The Linux kernel has spent decades teaching humans how to file bug reports. Now it is formally teaching AI agents.
Linux 7.0-rc7 includes updated documentation for the kernel's security-bugs reporting process. The changes do not describe a new feature or a patch review tool. They describe what a good AI-generated bug report looks like: what information to include, what format to use, what the security team needs to act on a report. This is the kernel's first documentation standard written with AI agents as intended participants, not noise to be filtered.
The timing is not accidental. Greg Kroah-Hartman, who maintains the kernel's char/misc subsystem, told The Register in March that something shifted about a month prior. "The world switched," he said. Reports that had been unusable AI-generated noise became genuinely useful. Kroah-Hartman tested the technology directly: gave it a codebase, asked it to find problems, received 60 results. Roughly one-third were wrong but pointed at real underlying issues. The remaining two-thirds produced correct patches, though each required human review and cleanup before submission.
The contrast with other open source projects is instructive. Daniel Stenberg, founder of the cURL project, ended the cURL bug bounty program on January 31, 2026 because AI-generated submissions had made it unworkable. The bounty attracted low-quality AI reports faster than the team could process them. cURL shut down the program; the kernel formalized the format. The difference is not that one project has better AI and the other has worse. It is that the kernel has the maintainer bandwidth and process infrastructure to absorb AI as a contributor, while cURL did not.
The more concrete evidence for the kernel's approach comes from Sashiko, an agentic code review tool developed by Roman Gushchin at Google, written in Rust, and donated to the Linux Foundation.

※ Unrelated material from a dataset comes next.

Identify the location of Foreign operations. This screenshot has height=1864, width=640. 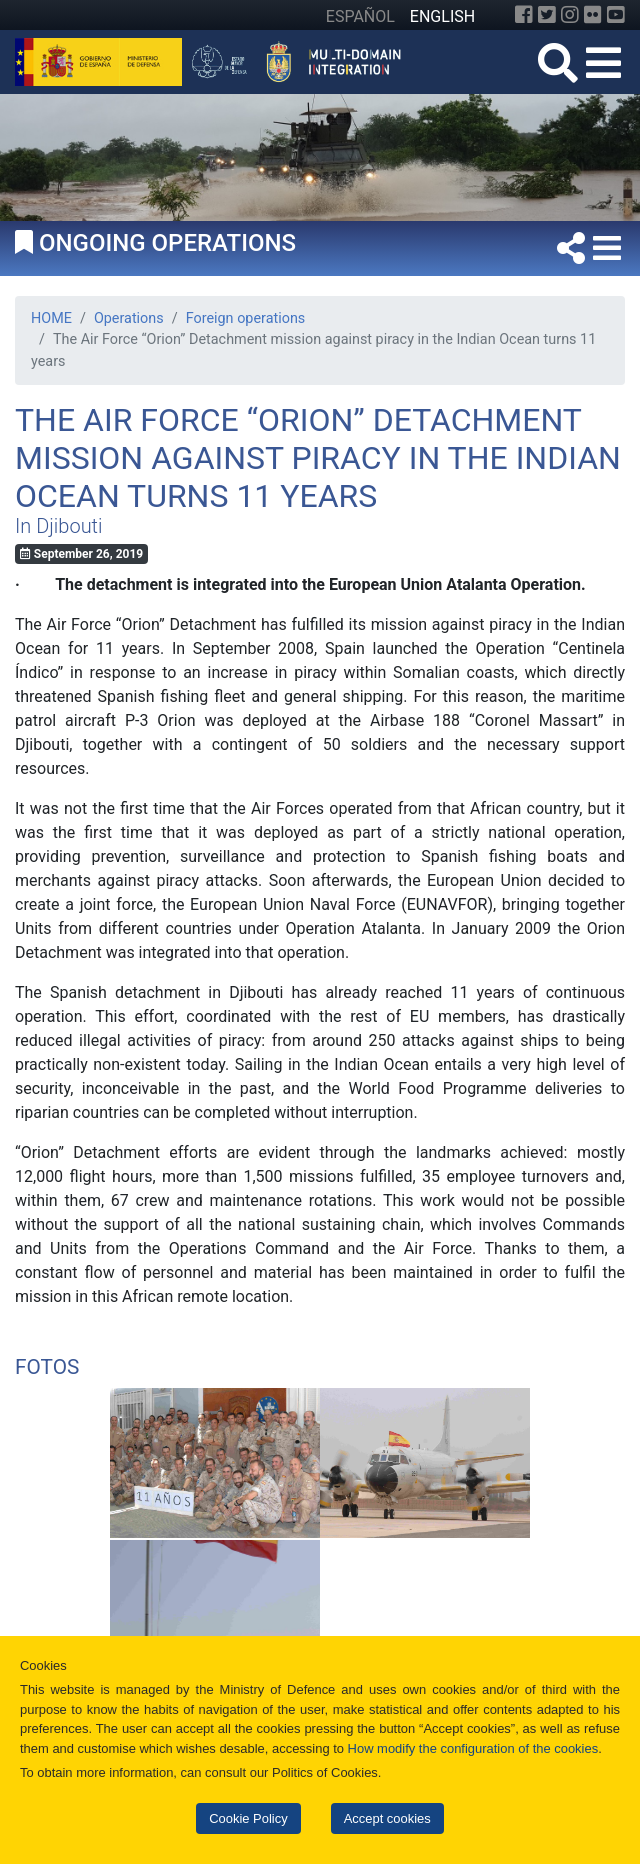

Sashiko has run over 16,500 reviews on the Linux Kernel Mailing List (LKML) and was able to identify bugs in just over half of an unfiltered set of the last 1,000 upstream commits with Fixes: tags. The tool supports Gemini 3.1 Pro and Anthropic's Claude, and Gushchin has said it could theoretically work with any large language model. The 53.6% detection rate is not the point. The point is that the tool is running at scale on a live open source project and its output is entering the review process.
Chris Mason at Meta had pioneered AI-based review workflows for the kernel's eBPF and networking code before Sashiko existed, which gave Kroah-Hartman a reference point for what production-scale AI review looked like.
The documentation update formalizes what was already happening informally. The kernel security team has long spent significant time requesting patch proposals from reporters and asking for submissions in the correct format. The new language in security-bugs.rst specifies required and desirable contents for security reports, reducing the back-and-forth between reporters and maintainers. This is not a solution to AI-generated quality variance. It is plumbing: infrastructure for managing the relationship between a human-reviewed project and an AI contributor at scale.
Whether this represents a durable shift or an accommodation to current conditions depends on whether the underlying quality problem resolves. Sashiko's detection rate means nearly half of real bugs still slip through. The two-thirds of correct patches from Kroah-Hartman's test still needed human cleanup. The documentation does not fix either problem. What it does is establish that the kernel intends to keep receiving these reports and has written down how reporters should format them. That is a workflow decision, not a quality decision. The quality question remains open.
What the documentation update signals is that AI is no longer an edge case in kernel reporting. It is a known participant with a defined format. The co-develop tag for AI-generated patches already existed in the kernel's tooling. The docs now explain what those patches should contain. That is the dependency graph becoming visible: the kernel built the hook before writing the manual.
The Linux 7.0-rc7 documentation change is modest in scope. But in the ongoing, messy process of figuring out what AI-generated open source contributions actually are, a formal documentation standard from the kernel is data. The kernel is not saying AI reports are good. It is saying they are regular enough to warrant a format.